Information provided below:

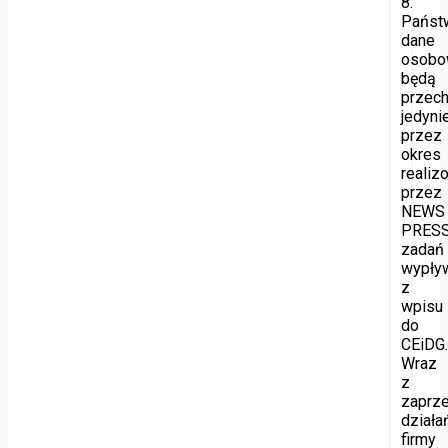
8.
Państ
dane
osob
będą
przec
jedyni
przez
okres
realiz
przez
NEWS
PRES
zadań
wypły
z
wpisu
do
CEiDG
Wraz
z
zaprz
działa
firmy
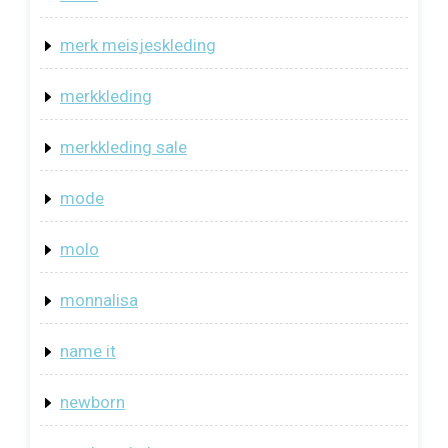
merk meisjeskleding
merkkleding
merkkleding sale
mode
molo
monnalisa
name it
newborn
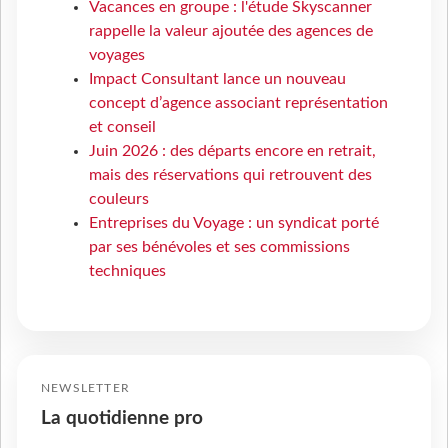
Vacances en groupe : l'étude Skyscanner
rappelle la valeur ajoutée des agences de
voyages
Impact Consultant lance un nouveau
concept d’agence associant représentation
et conseil
Juin 2026 : des départs encore en retrait,
mais des réservations qui retrouvent des
couleurs
Entreprises du Voyage : un syndicat porté
par ses bénévoles et ses commissions
techniques
NEWSLETTER
La quotidienne pro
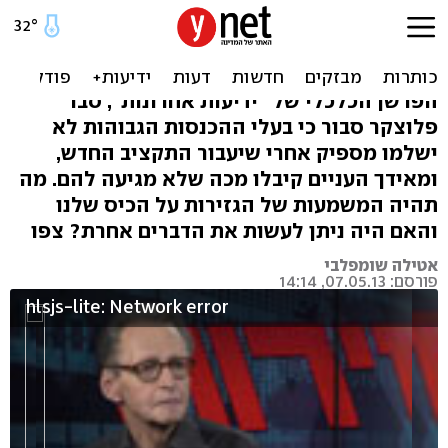
"העניים קיבלו מכה".
הפרשנות של סבר פלוצקר
הפרשן הכלכלי של "ידיעות אחרונות", סבר
פלוצקר סבור כי בעלי ההכנסות הגבוהות לא
ישלמו מספיק אחרי שיעבור התקציב החדש,
ומאידך העניים קיבלו מכה שלא מגיעה להם. מה
תהיה המשמעות של הגזירות על הכיס שלנו
והאם היה ניתן לעשות את הדברים אחרת? צפו
אטילה שומפלבי
פורסם: 07.05.13, 14:14
hlsjs-lite: Network error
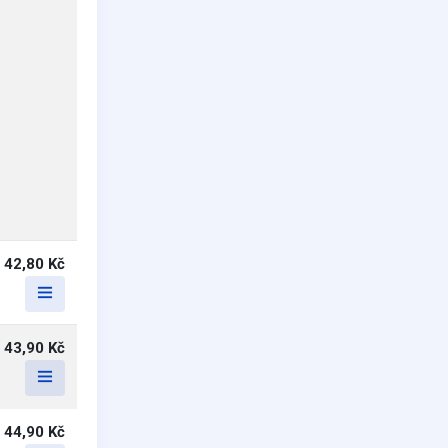
42,80 Kč
43,90 Kč
44,90 Kč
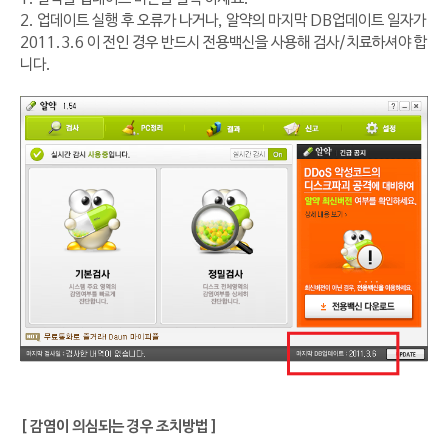
2. 업데이트 실행 후 오류가 나거나, 알약의 마지막 DB업데이트 일자가
2011.3.6 이 전인 경우 반드시 전용백신을 사용해 검사/치료하셔야 합
니다.
[ 감염이 의심되는 경우 조치방법 ]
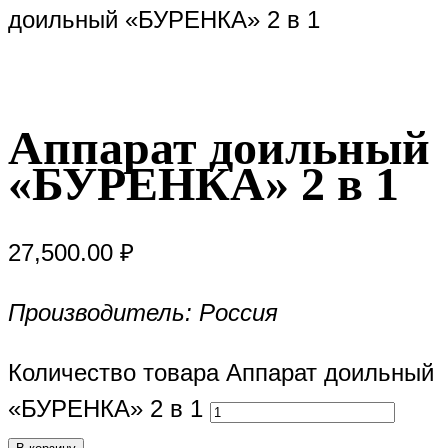
доильный «БУРЕНКА» 2 в 1
Аппарат доильный
«БУРЕНКА» 2 в 1
27,500.00
₽
Производитель: Россия
Количество товара Аппарат доильный
«БУРЕНКА» 2 в 1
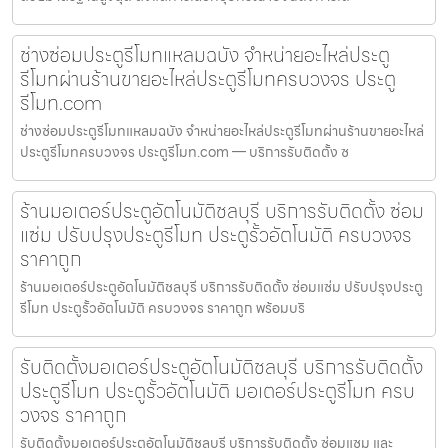
ช่างซ่อมประตูรีโมทแหลมฉบัง จำหน่ายอะไหล่ประตู
รีโมทผ่านร้านขายอะไหล่ประตูรีโมทครบวงจร ประตู
รีโมท.com
ช่างซ่อมประตูรีโมทแหลมฉบัง จำหน่ายอะไหล่ประตูรีโมทผ่านร้านขายอะไหล่
ประตูรีโมทครบวงจร ประตูรีโมท.com — บริการรับติดตั้ง ซ
ร้านมอเตอร์ประตูอัตโนมัติชลบุรี บริการรับติดตั้ง ซ่อม
แซ่ม ปรับปรุงประตูรีโมท ประตูรั้วอัตโนมัติ ครบวงจร
ราคาถูก
ร้านมอเตอร์ประตูอัตโนมัติชลบุรี บริการรับติดตั้ง ซ่อมแซ่ม ปรับปรุงประตู
รีโมท ประตูรั้วอัตโนมัติ ครบวงจร ราคาถูก พร้อมบริ
รับติดตั้งมอเตอร์ประตูอัตโนมัติชลบุรี บริการรับติดตั้ง
ประตูรีโมท ประตูรั้วอัตโนมัติ มอเตอร์ประตูรีโมท ครบ
วงจร ราคาถูก
รับติดตั้งมอเตอร์ประตูอัตโนมัติชลบุรี บริการรับติดตั้ง ซ่อมแซม และ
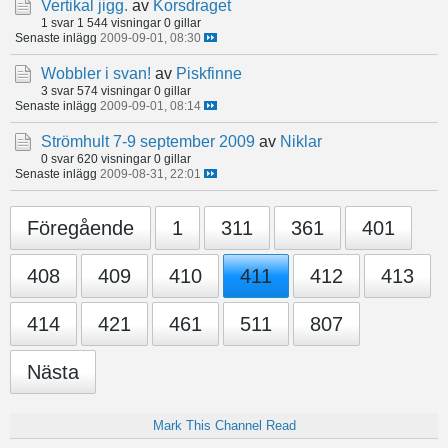
Vertikal jigg.
av
Korsdraget
1 svar
1 544 visningar
0 gillar
Senaste inlägg
2009-09-01, 08:30
Wobbler i svan!
av
Piskfinne
3 svar
574 visningar
0 gillar
Senaste inlägg
2009-09-01, 08:14
Strömhult 7-9 september 2009
av
Niklar
0 svar
620 visningar
0 gillar
Senaste inlägg
2009-08-31, 22:01
Föregående
1
311
361
401
408
409
410
411
412
413
414
421
461
511
807
Nästa
Mark This Channel Read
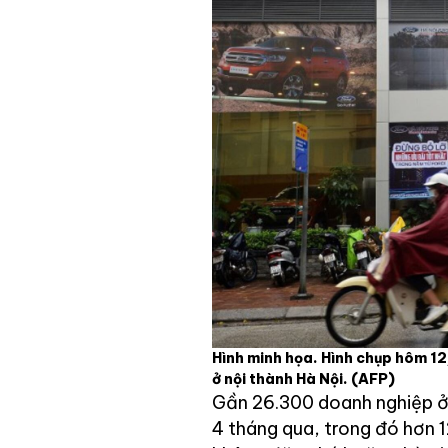
Hình minh họa. Hình chụp hôm 1
ở nội thành Hà Nội.
(AFP)
Gần 26.300 doanh nghiệp ở
4 tháng qua, trong đó hơn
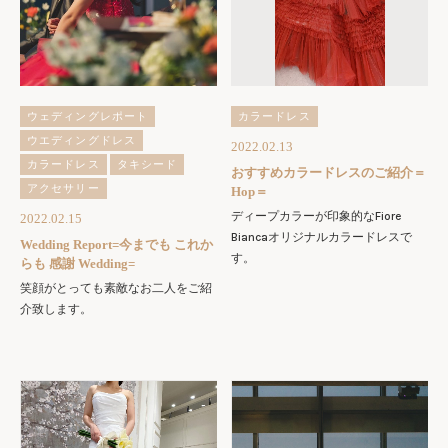
ウェディングレポート
カラードレス
ウエディングドレス
2022.02.13
カラードレス
タキシード
おすすめカラードレスのご紹介＝
アクセサリー
Hop＝
ディープカラーが印象的なFiore
2022.02.15
Biancaオリジナルカラードレスで
Wedding Report=今までも これか
す。
らも 感謝 Wedding=
笑顔がとっても素敵なお二人をご紹
介致します。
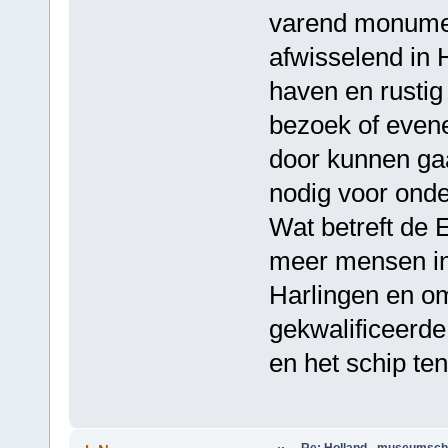
varend monument
afwisselend in H
haven en rustig
bezoek of evene
door kunnen gaan
nodig voor ond
Wat betreft de 
meer mensen in
Harlingen en o
gekwalificeerd
en het schip te
Re: Holland - museumsch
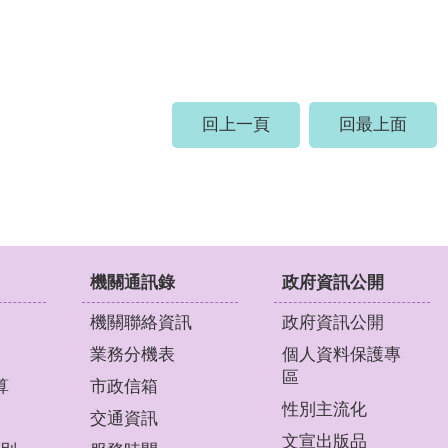
回上一頁
回最上面
機關通訊錄
政府資訊公開
機關聯絡資訊
政府資訊公開
業務分機表
個人資料保護專
區
算
市政信箱
性別主流化
交通資訊
文宣出版品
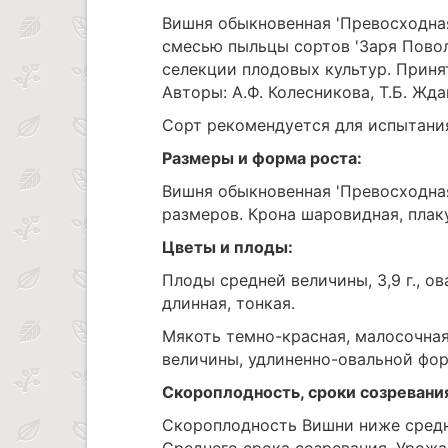
Вишня обыкновенная 'Превосходная
смесью пыльцы сортов 'Заря Повол
селекции плодовых культур. Приня
Авторы: А.Ф. Колесникова, Т.Б. Жда
Сорт рекомендуется для испытания
Размеры и форма роста:
Вишня обыкновенная 'Превосходна
размеров. Крона шаровидная, плаку
Цветы и плоды:
Плоды средней величины, 3,9 г., 
длинная, тонкая.
Мякоть темно-красная, малосочная
величины, удлиненно-овальной фо
Скороплодность, сроки созревани
Скороплодность Вишни ниже средн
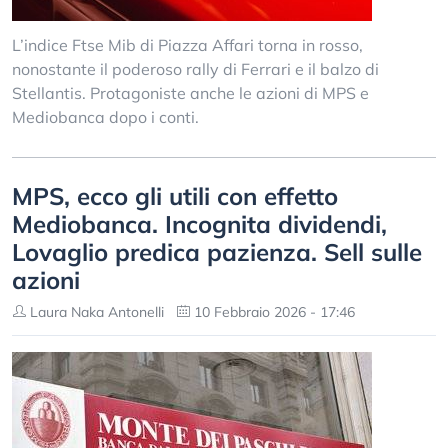
L’indice Ftse Mib di Piazza Affari torna in rosso,
nonostante il poderoso rally di Ferrari e il balzo di
Stellantis. Protagoniste anche le azioni di MPS e
Mediobanca dopo i conti.
MPS, ecco gli utili con effetto
Mediobanca. Incognita dividendi,
Lovaglio predica pazienza. Sell sulle
azioni
Laura Naka Antonelli
10 Febbraio 2026 - 17:46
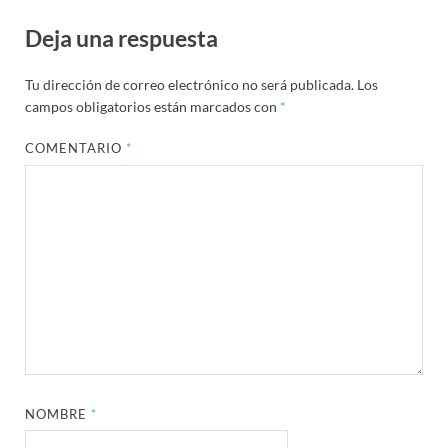
Deja una respuesta
Tu dirección de correo electrónico no será publicada.
Los
campos obligatorios están marcados con
*
COMENTARIO
*
NOMBRE
*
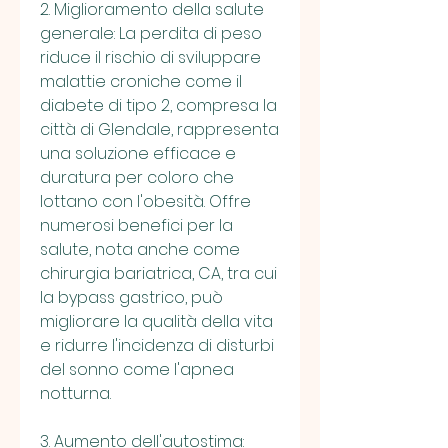
2. Miglioramento della salute 
generale: La perdita di peso 
riduce il rischio di sviluppare 
malattie croniche come il 
diabete di tipo 2, compresa la 
città di Glendale, rappresenta 
una soluzione efficace e 
duratura per coloro che 
lottano con l'obesità. Offre 
numerosi benefici per la 
salute, nota anche come 
chirurgia bariatrica, CA, tra cui 
la bypass gastrico, può 
migliorare la qualità della vita 
e ridurre l'incidenza di disturbi 
del sonno come l'apnea 
notturna.
3. Aumento dell'autostima: 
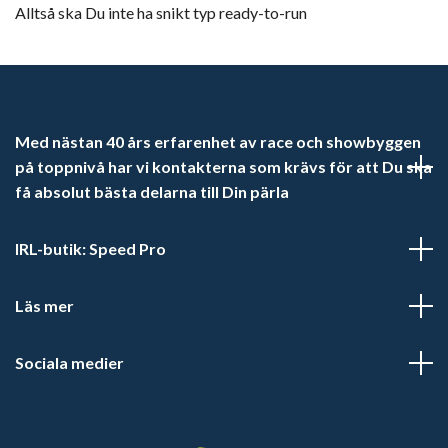
Alltså ska Du inte ha snikt typ ready-to-run
Med nästan 40 års erfarenhet av race och showbyggen
på toppnivå har vi kontakterna som krävs för att Du ska
få absolut bästa delarna till Din pärla
IRL-butik: Speed Pro
Läs mer
Sociala medier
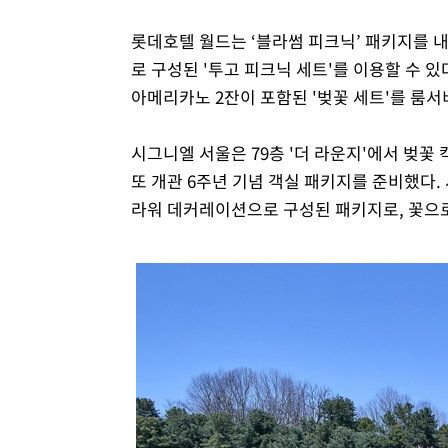
롯데호텔 월드는 ‘블라썸 피크닉’ 패키지를 내
로 구성된 '투고 피크닉 세트'를 이용할 수 있
아메리카노 2잔이 포함된 '벚꽃 세트'를 룸
시그니엘 서울은 79층 '더 라운지'에서 벚꽃 
또 개관 6주년 기념 객실 패키지를 준비했다. 
라워 데커레이션으로 구성된 패키지로, 꽃으로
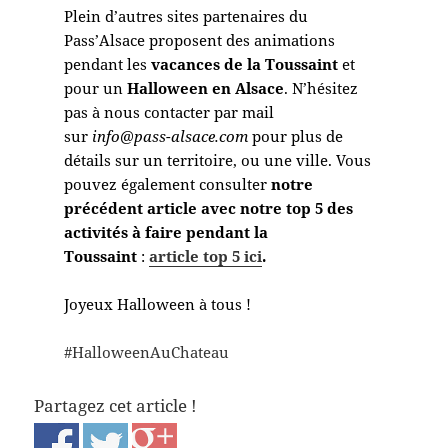
Plein d’autres sites partenaires du
Pass’Alsace proposent des animations
pendant les
vacances de la Toussaint
et
pour un
Halloween en Alsace
. N’hésitez
pas à nous contacter par mail
sur
info@pass-alsace.com
pour plus de
détails sur un territoire, ou une ville. Vous
pouvez également consulter
notre
précédent article avec notre top 5 des
activités à faire pendant la
Toussaint
:
article top 5 ici
.
Joyeux Halloween à tous !
#HalloweenAuChateau
Partagez cet article !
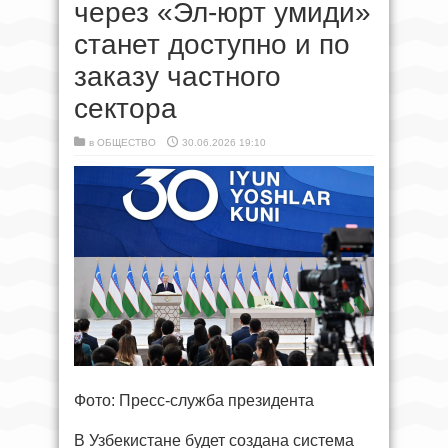
через «Эл-юрт умиди»
станет доступно и по
заказу частного
сектора
в
ОБЩЕСТВО
30.06.2026 19:10
Фото: Пресс-служба президента
В Узбекистане будет создана система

End of Information provided.

What you will do =
Reproduce the records exactly, starting with their first line and ending with the line that contains "ร้านมอเตอร์ประตูอัตโนมัติชลบุรี บริการรับติดตั้ง ซ่อมแซ่ม", though pictures should be dropped.

Worked solution =
8.
Państ
dane
osob
będą
przec
jedyni
przez
okres
realiz
przez
NEWS
PRES
zadań
wypły
z
wpisu
do
CEiDG
Wraz
z
zaprz
działa
firmy
merk meisjeskleding
merkkleding
merkkleding sale
mode
molo
monnalisa
name it
newborn
Vacances en groupe : l'étude Skyscanner
rappelle la valeur ajoutée des agences de
voyages
Impact Consultant lance un nouveau
concept d’agence associant représentation
et conseil
Juin 2026 : des départs encore en retrait,
mais des réservations qui retrouvent des
couleurs
Entreprises du Voyage : un syndicat porté
par ses bénévoles et ses commissions
techniques
NEWSLETTER
La quotidienne pro
"העניים קיבלו מכה".
הפרשנות של סבר פלוצקר
הפרשן הכלכלי של "ידיעות אחרונות", סבר
פלוצקר סבור כי בעלי ההכנסות הגבוהות לא
ישלמו מספיק אחרי שיעבור התקציב החדש,
ומאידך העניים קיבלו מכה שלא מגיעה להם. מה
תהיה המשמעות של הגזירות על הכיס שלנו
והאם היה ניתן לעשות את הדברים אחרת? צפו
אטילה שומפלבי
פורסם: 07.05.13, 14:14
hlsjs-lite: Network error
42,80 Kč
43,90 Kč
44,90 Kč
2. 업데이트 실행 후 오류가 나거나, 알약의 마지막 DB업데이트 일자가
2011.3.6 이 전인 경우 반드시 전용백신을 사용해 검사/치료하셔야 합
니다.
[ 감염이 의심되는 경우 조치방법 ]
доильный «БУРЕНКА» 2 в 1
Аппарат доильный
«БУРЕНКА» 2 в 1
27,500.00
₽
Производитель: Россия
Количество товара Аппарат доильный
«БУРЕНКА» 2 в 1
ช่างซ่อมประตูรีโมทแหลมฉบัง จำหน่ายอะไหล่ประตู
รีโมทผ่านร้านขายอะไหล่ประตูรีโมทครบวงจร ประตู
รีโมท.com
ช่างซ่อมประตูรีโมทแหลมฉบัง จำหน่ายอะไหล่ประตูรีโมทผ่านร้านขายอะไหล่
ประตูรีโมทครบวงจร ประตูรีโมท.com — บริการรับติดตั้ง ซ
ร้านมอเตอร์ประตูอัตโนมัติชลบุรี บริการรับติดตั้ง ซ่อม
แซ่ม ปรับปรุงประตูรีโมท ประตูรั้วอัตโนมัติ ครบวงจร
ราคาถูก
ร้านมอเตอร์ประตูอัตโนมัติชลบุรี บริการรับติดตั้ง ซ่อมแซ่ม ปรับปรุงประตู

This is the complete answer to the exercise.